Available data:

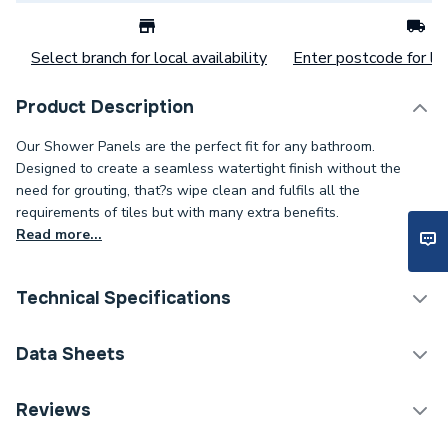
Select branch for local availability
Enter postcode for loc
Product Description
Our Shower Panels are the perfect fit for any bathroom.
Designed to create a seamless watertight finish without the
need for grouting, that?s wipe clean and fulfils all the
requirements of tiles but with many extra benefits.
Read more...
Technical Specifications
Category Name
Wall Panelling
Data Sheets
Number of Panels
1
TECH Sheet 1 - Mermaid Timeless Gloss Polar
Reviews
Sparkle Shower Wall Panel 2420 x 585mm
Wall Panel Type
Shower Wall Panels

Task description:
Print each record exactly as it stands, skipping the pictures.

Problem solution:
Select branch for local availability
Enter postcode for loc
Product Description
Our Shower Panels are the perfect fit for any bathroom.
Designed to create a seamless watertight finish without the
need for grouting, that?s wipe clean and fulfils all the
requirements of tiles but with many extra benefits.
Read more...
Technical Specifications
Category Name
Wall Panelling
Data Sheets
Number of Panels
1
TECH Sheet 1 - Mermaid Timeless Gloss Polar
Reviews
Sparkle Shower Wall Panel 2420 x 585mm
Wall Panel Type
Shower Wall Panels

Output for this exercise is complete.